Los copos de nieve revoloteaban a su alrededor. Se abrieron camino, lentamente, por un resbaladizo sendero que trepaba en zigzag por el acantilado. En un paso particularmente difícil, Bolitho se detuvo a darle la mano a un marinero que le seguía y pudo ver por debajo, a metros de distancia, el mar amenazador. Su negrura impenetrable brillaba cruzada por las líneas de las crestas que rompían al alcanzar la playa.
Pensó en su madre. Le parecía imposible que se hallase a unas doce millas de aquel lugar. Todo un universo separaba lo que era una distancia en línea recta de la trayectoria seguida por el
Avenger
para llegar a aquel punto.
Pyke parecía incansable. Sus flacas y larguiruchas piernas trepaban por el sendero como si lo hubiesen hecho todos los días de su vida.
Bolitho intentó olvidar el frío y el agua nieve que cegaba la vista. Cada paso era como andar hacia el abismo.
Topó con la espalda de Pyke. El contramaestre, inmóvil en el sendero, avisaba siseando:
—¡Quietos! La choza está por ahí arriba, no muy lejos.

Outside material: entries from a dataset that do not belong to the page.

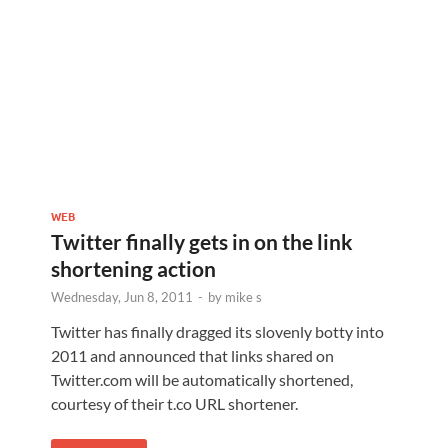
WEB
Twitter finally gets in on the link
shortening action
Wednesday, Jun 8, 2011
-
by
mike s
Twitter has finally dragged its slovenly botty into
2011 and announced that links shared on
Twitter.com will be automatically shortened,
courtesy of their t.co URL shortener.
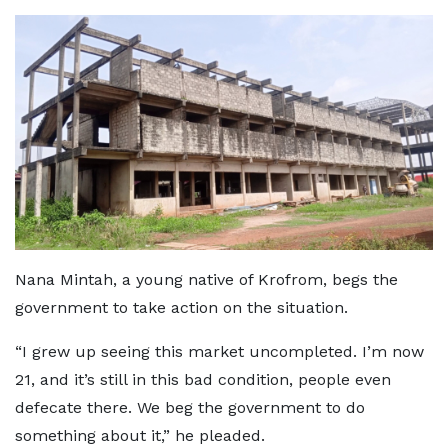
Nana Mintah, a young native of Krofrom, begs the
government to take action on the situation.
“I grew up seeing this market uncompleted. I’m now
21, and it’s still in this bad condition, people even
defecate there. We beg the government to do
something about it,” he pleaded.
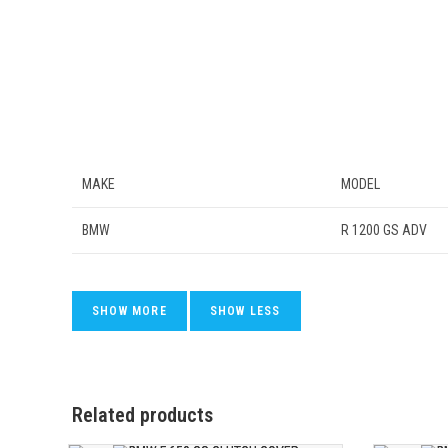
MAKE
MODEL
BMW
R 1200 GS ADV
Related products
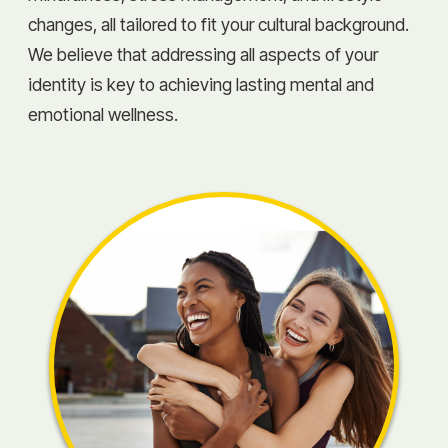
changes, all tailored to fit your cultural background.
We believe that addressing all aspects of your
identity is key to achieving lasting mental and
emotional wellness.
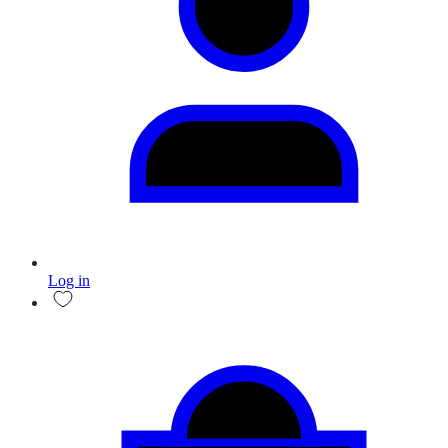
Log in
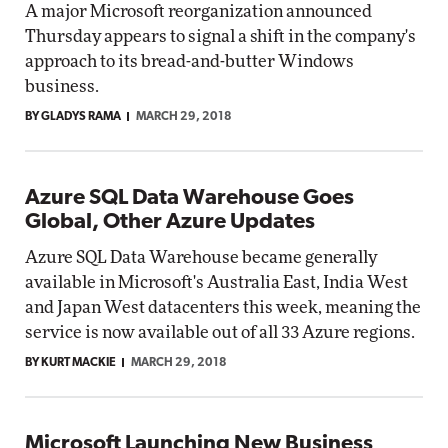
A major Microsoft reorganization announced
Thursday appears to signal a shift in the company's
approach to its bread-and-butter Windows
business.
BY GLADYS RAMA
MARCH 29, 2018
Azure SQL Data Warehouse Goes
Global, Other Azure Updates
Azure SQL Data Warehouse became generally
available in Microsoft's Australia East, India West
and Japan West datacenters this week, meaning the
service is now available out of all 33 Azure regions.
BY KURT MACKIE
MARCH 29, 2018
Microsoft Launching New Business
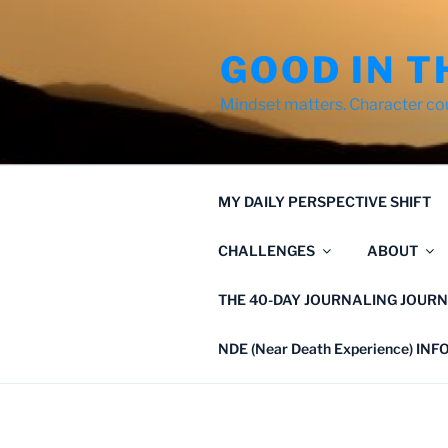
Skip
to
GOOD IN T
content
Mindset matters. Character co
MY DAILY PERSPECTIVE SHIFT
CHALLENGES
ABOUT
THE 40-DAY JOURNALING JOURN
NDE (Near Death Experience) IN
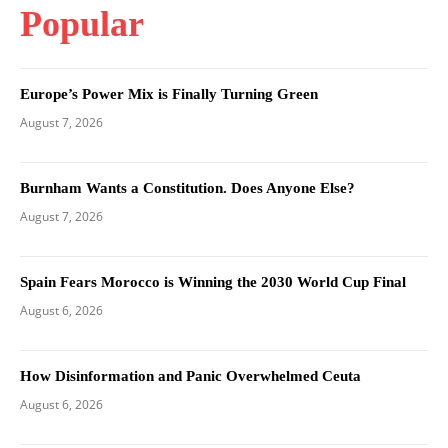
Popular
Europe’s Power Mix is Finally Turning Green
August 7, 2026
Burnham Wants a Constitution. Does Anyone Else?
August 7, 2026
Spain Fears Morocco is Winning the 2030 World Cup Final
August 6, 2026
How Disinformation and Panic Overwhelmed Ceuta
August 6, 2026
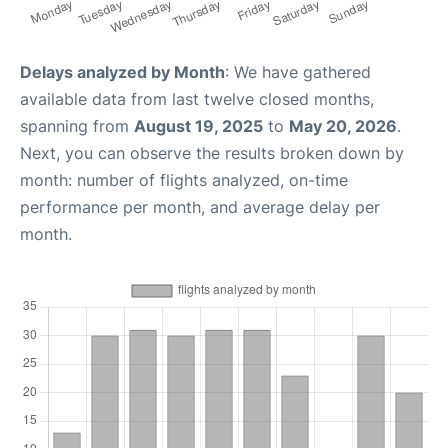
Delays analyzed by Month
: We have gathered
available data from last twelve closed months,
spanning from
August 19, 2025
to
May 20, 2026
.
Next, you can observe the results broken down by
month: number of flights analyzed, on-time
performance per month, and average delay per
month.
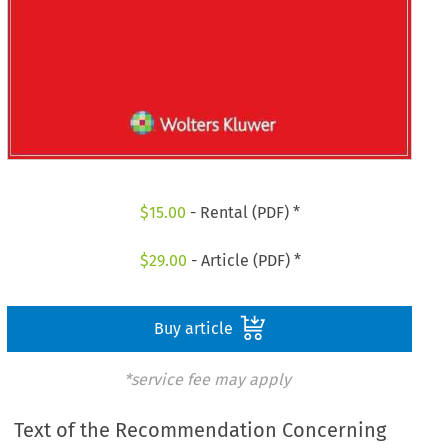
$
15.00
- Rental (PDF) *
$
29.00
- Article (PDF) *
Buy article
*service fee may apply
Text of the Recommendation Concerning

Bolitho acarició con los dedos el puño de su sable envainado; luego aguzó el oído para intentar oír algo.
Pyke hizo un gesto.
—Por aquí.
E inmediatamente prosiguió la marcha por el camino, más llano ahora que los hombres dejaban atrás la vertical del mar.
Bajo la cortina de aguanieve que caía sin cesar, la choza sobresalía como una roca pálida. Tendría el tamaño de una única habitación, pensó Bolitho. Sus paredes eran bajas. En vez de tejado tenía una cubierta de ramaje espeso. Las ventanas no eran más que irregulares orificios.